Yes, you're right about the 'noise' - a log file's main source of noise is dates and times, because every instance like 4/5/2015 or 03:20:02 will be put in the lexicon as a separate word.
From the Help:
Quote:
For example, if you have a very large repository of observational data (e.g. text files filled with records from flight, weather data etc that have many different 'word' strings) then indexing it may cause slow downs for certain searches (wildcards) and any index change operations (adding/removing etc). Although Search can handle this type of data, any unnecessary indexing should be avoided if possible.
Hint - the Configuration.IndexNumbers property can also be set false to not index/search for numbers.
If you want numbers to be indexed in some places and not others, then I can show you how to write a plug-in to remove text you don't need indexed (and any other noise) - this would help minimize the index size.

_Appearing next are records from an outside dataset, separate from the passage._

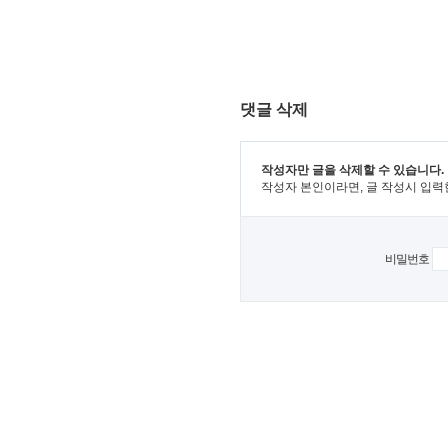
댓글 삭제
작성자만 글을 삭제할 수 있습니다.
작성자 본인이라면, 글 작성시 입력
비밀번호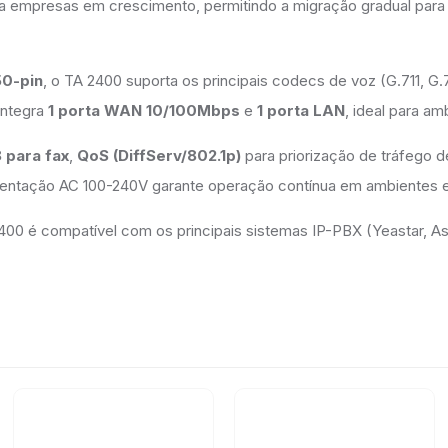
ra empresas em crescimento, permitindo a migração gradual pa
50-pin
, o TA 2400 suporta os principais codecs de voz (G.711, G.
integra
1 porta WAN 10/100Mbps
e
1 porta LAN
, ideal para a
 para fax
,
QoS (DiffServ/802.1p)
para priorização de tráfego d
tação AC 100-240V garante operação contínua em ambientes ex
TA2400 é compatível com os principais sistemas IP-PBX (Yeastar, 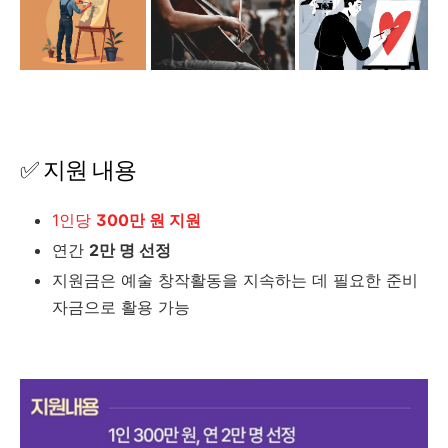
✅ 지원 내용
1인당
300만 원 지원
연간
2만 명 선정
지원금은 예술 창작활동을 지속하는 데 필요한 준비
자금으로 활용 가능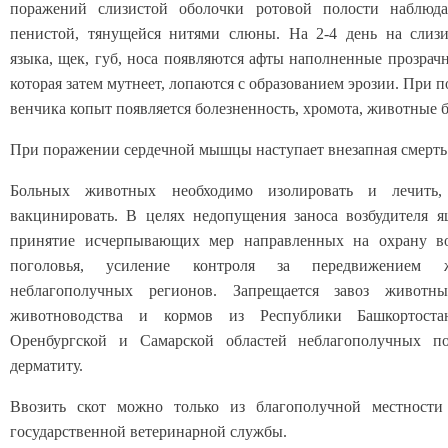
поражений слизистой оболочки ротовой полости наблюд
пенистой, тянущейся нитями слюны. На 2-4 день на слизи
языка, щек, губ, носа появляются афты наполненные прозрач
которая затем мутнеет, лопаются с образованием эрозии. При
венчика копыт появляется болезненность, хромота, животные 
При поражении сердечной мышцы наступает внезапная смерть
Больных животных необходимо изолировать и лечить,
вакцинировать. В целях недопущения заноса возбудителя я
принятие исчерпывающих мер направленных на охрану в
поголовья, усиление контроля за передвижением 
неблагополучных регионов. Запрещается завоз животн
животноводства и кормов из Республики Башкортост
Оренбургской и Самарской областей неблагополучных п
дерматиту.
Ввозить скот можно только из благополучной местности
государственной ветеринарной службы.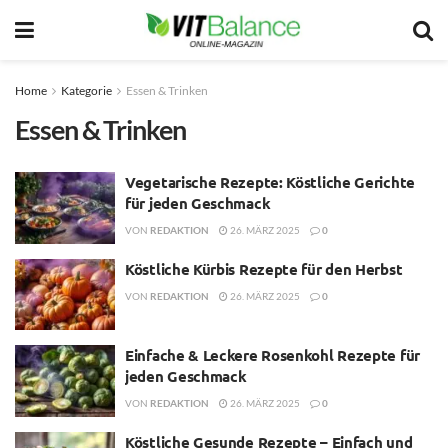
Home
Kategorie
Essen & Trinken
Essen & Trinken
Vegetarische Rezepte: Köstliche Gerichte
für jeden Geschmack
VON
REDAKTION
26. MÄRZ 2025
0
Köstliche Kürbis Rezepte für den Herbst
VON
REDAKTION
26. MÄRZ 2025
0
Einfache & Leckere Rosenkohl Rezepte für
jeden Geschmack
VON
REDAKTION
26. MÄRZ 2025
0
Köstliche Gesunde Rezepte – Einfach und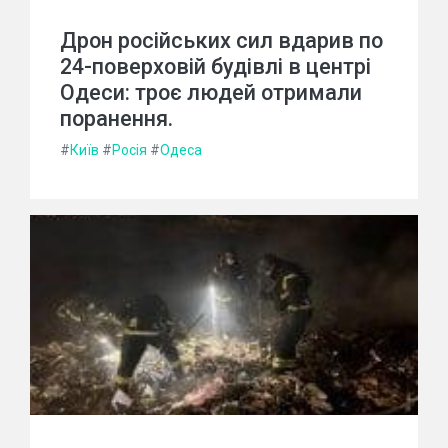
Дрон російських сил вдарив по
24-поверховій будівлі в центрі
Одеси: троє людей отримали
поранення.
#
Київ
#
Росія
#
Одеса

To answer your main point, as you can see it's hard to give specifics about maximum sizes because it depends on the content being indexed (# of unique words, ratio of file length to number of files etc), and also the types of searches being performed (wildcards are hardest-work, down to single keywords being the least-work). There really isn't a substitute for trying it yourself, but my recommendation would definitely be to cull as much noise as you can (regardless of whether the engine can handle the data with the noise or not).
Like I say, if you think there is content you can programmatically remove from the log files, let me know and I'll help you write the plug-in. Another option, could be to remove all success type messages, perhaps?
Best
Jim
-your feedback is helpful to other users, thank you!